To do
Transcribe only what runs from the line including "formados não apenas" through the last line of the entries, exactly as it appears.
::::
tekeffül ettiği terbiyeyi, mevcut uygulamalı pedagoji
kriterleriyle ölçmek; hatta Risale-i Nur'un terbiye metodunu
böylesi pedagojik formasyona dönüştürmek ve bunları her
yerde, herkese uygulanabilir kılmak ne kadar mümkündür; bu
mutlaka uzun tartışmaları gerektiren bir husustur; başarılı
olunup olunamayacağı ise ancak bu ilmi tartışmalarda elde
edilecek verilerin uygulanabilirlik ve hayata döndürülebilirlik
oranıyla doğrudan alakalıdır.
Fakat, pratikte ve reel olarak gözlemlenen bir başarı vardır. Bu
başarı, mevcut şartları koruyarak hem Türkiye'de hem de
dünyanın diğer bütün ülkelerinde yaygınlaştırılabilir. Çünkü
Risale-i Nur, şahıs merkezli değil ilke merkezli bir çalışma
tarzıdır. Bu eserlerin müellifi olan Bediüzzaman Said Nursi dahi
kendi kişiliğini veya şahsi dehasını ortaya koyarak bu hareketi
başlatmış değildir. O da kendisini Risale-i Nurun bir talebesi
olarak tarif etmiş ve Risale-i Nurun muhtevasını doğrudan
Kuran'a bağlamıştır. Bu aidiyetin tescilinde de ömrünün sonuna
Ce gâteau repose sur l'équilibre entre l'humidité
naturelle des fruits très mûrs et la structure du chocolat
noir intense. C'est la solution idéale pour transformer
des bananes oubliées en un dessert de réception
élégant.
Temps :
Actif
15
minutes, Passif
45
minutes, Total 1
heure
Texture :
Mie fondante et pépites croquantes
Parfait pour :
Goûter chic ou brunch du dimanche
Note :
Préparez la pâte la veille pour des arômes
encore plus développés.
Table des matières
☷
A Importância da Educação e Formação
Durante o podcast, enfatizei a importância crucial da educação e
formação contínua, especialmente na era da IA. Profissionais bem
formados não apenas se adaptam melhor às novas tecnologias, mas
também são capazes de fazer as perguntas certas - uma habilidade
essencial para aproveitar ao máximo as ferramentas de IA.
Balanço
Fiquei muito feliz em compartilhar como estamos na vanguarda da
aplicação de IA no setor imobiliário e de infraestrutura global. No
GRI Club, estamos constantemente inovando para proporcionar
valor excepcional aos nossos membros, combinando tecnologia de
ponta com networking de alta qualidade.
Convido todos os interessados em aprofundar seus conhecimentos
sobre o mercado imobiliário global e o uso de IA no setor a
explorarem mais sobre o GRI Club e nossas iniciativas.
::::
Your solution
formados não apenas se adaptam melhor às novas tecnologias, mas
também são capazes de fazer as perguntas certas - uma habilidade
essencial para aproveitar ao máximo as ferramentas de IA.
Balanço
Fiquei muito feliz em compartilhar como estamos na vanguarda da
aplicação de IA no setor imobiliário e de infraestrutura global. No
GRI Club, estamos constantemente inovando para proporcionar
valor excepcional aos nossos membros, combinando tecnologia de
ponta com networking de alta qualidade.
Convido todos os interessados em aprofundar seus conhecimentos
sobre o mercado imobiliário global e o uso de IA no setor a
explorarem mais sobre o GRI Club e nossas iniciativas.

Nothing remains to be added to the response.